From the analysis of interview documents available online, the positive side of sentiment analysis includes the trust term, which represents a crucial attitude in collaboration and OI. The risk appeared as the term that most contributes to the negative side of the sentiment chart.

From the CEOs interviews, the main idea that stands out is a relatively strong will to engage in innovation, although with safeguards that each practitioner applies as a way to mitigate risk. But they embrace it, as one stated, “There is no innovation without risk”.

These results give a better understanding of the main mindset, positive and negative perspectives, regarding OI, from which it was possible to determine that risk plays an important role. There is also an apparent dissonance between the importance of risk in OI and the emergence in their research by academics.

Therefore, the combination of both research approaches and the literature confirm the idea that entrepreneurs should display OI enhancer mindsets, which maximize the success, like being open, trust partners, taking risks, adapt to changes, challenge tradition, and collaborate.

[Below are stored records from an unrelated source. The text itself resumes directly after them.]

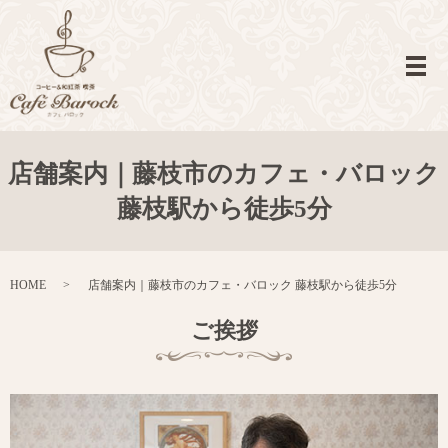
メ
店舗案内｜藤枝市のカフェ・バロック
藤枝駅から徒歩5分
HOME
店舗案内｜藤枝市のカフェ・バロック 藤枝駅から徒歩5分
ご挨拶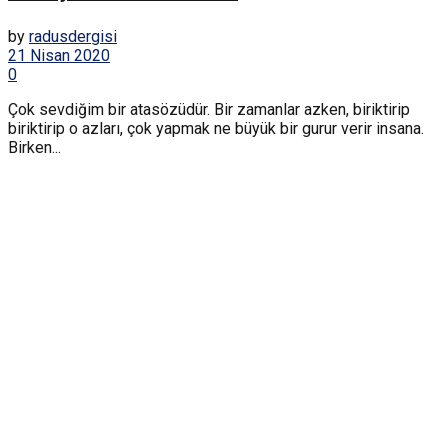
by
radusdergisi
21 Nisan 2020
0
Çok sevdiğim bir atasözüdür. Bir zamanlar azken, biriktirip
biriktirip o azları, çok yapmak ne büyük bir gurur verir insana.
Birken...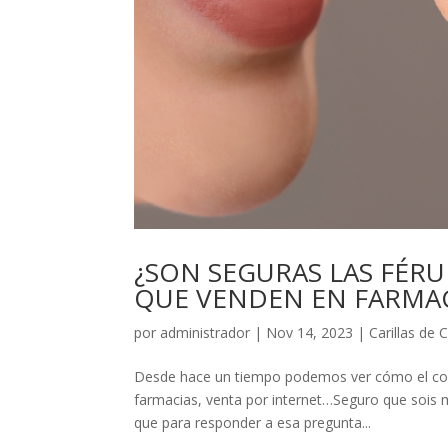
¿SON SEGURAS LAS FÉR
QUE VENDEN EN FARMAC
por
administrador
|
Nov 14, 2023
|
Carillas de
Desde hace un tiempo podemos ver cómo el come
farmacias, venta por internet…Seguro que sois 
que para responder a esa pregunta...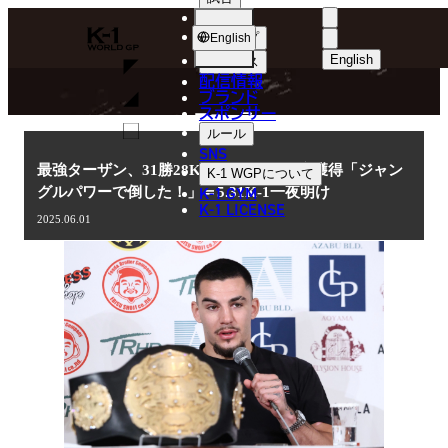
選手
NEWS
K-
ショップ
English
1
English
ニュース
配信情報
日本語
WGP
ブランド
スポンサー
ニュース
English
ルール
SNS
한국어
最強ターザン、31勝28KO無敗でK-1王座獲得「ジャン
K-1 WGP
について
K-1 GYM
グルパワーで倒した！」＝5.31K-1一夜明け
中文（简体
K-1 LICENSE
2025.06.01
中文（繁體
ไทย
العربية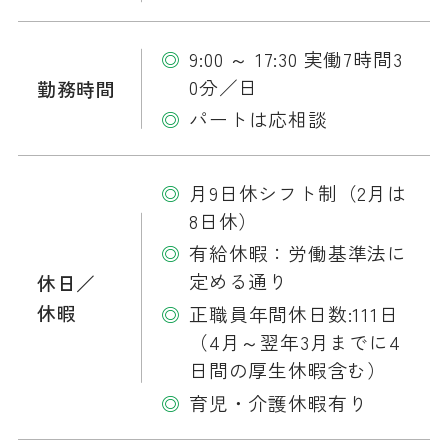
9:00 ～ 17:30 実働7時間3
0分／日
勤務時間
パートは応相談
月9日休シフト制（2月は
8日休）
有給休暇：労働基準法に
定める通り
休日／
休暇
正職員年間休日数:111日
（4月～翌年3月までに4
日間の厚生休暇含む）
育児・介護休暇有り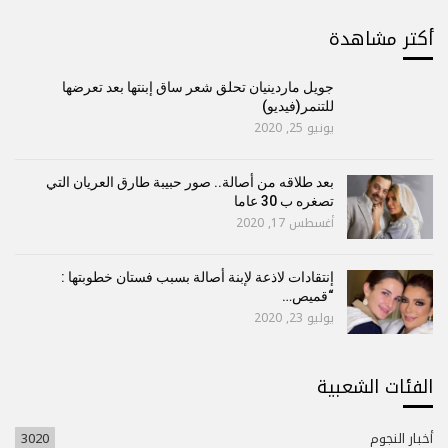
أكتر مشاهدة
جويل ماردينيان تحلق شعر ساق إبنتها بعد تعرضها
للتنمر(فيديو)
يونيو 25, 2020
بعد طلاقه من أصالة.. صور حبيبة طارق العريان التي
تصغره ب 30 عاما
أغسطس 17, 2020
إنتقادات لاذعة لإبنة أصالة بسبب فستان خطوبتها :
“قميص…
يوليو 23, 2020
الفئات الشعبية
أخبار النجوم
3020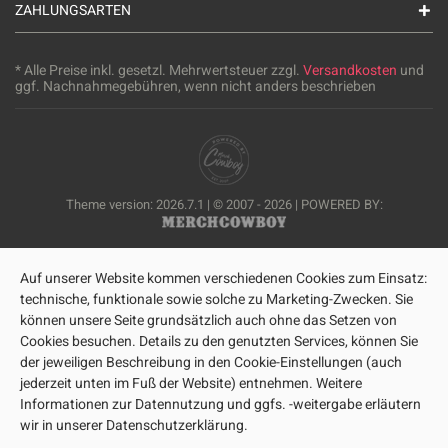
ZAHLUNGSARTEN
* Alle Preise inkl. gesetzl. Mehrwertsteuer zzgl.
Versandkosten
und
ggf. Nachnahmegebühren, wenn nicht anders beschrieben
Theme version: 2026.7.1 | © 2007 - 2026 | POWERED BY:
Auf unserer Website kommen verschiedenen Cookies zum Einsatz:
technische, funktionale sowie solche zu Marketing-Zwecken. Sie
können unsere Seite grundsätzlich auch ohne das Setzen von
Cookies besuchen. Details zu den genutzten Services, können Sie
der jeweiligen Beschreibung in den Cookie-Einstellungen (auch
jederzeit unten im Fuß der Website) entnehmen. Weitere
Informationen zur Datennutzung und ggfs. -weitergabe erläutern
wir in unserer Datenschutzerklärung.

As a final remark, despite the theoretical character associated with the OI, it is through the interpretation of social practices, incorporating positive and negative occurrences, that the very concept of open-innovation achieves greater conceptual maturity.

We identified potential lines of research for future work. One such line consists of exploring the trust versus risk dichotomy that was recurrent in the results provided from both research methods. Although a more challenging goal, we also aim to develop work to integrate the OI mindset concept in risk assessment and into management processes.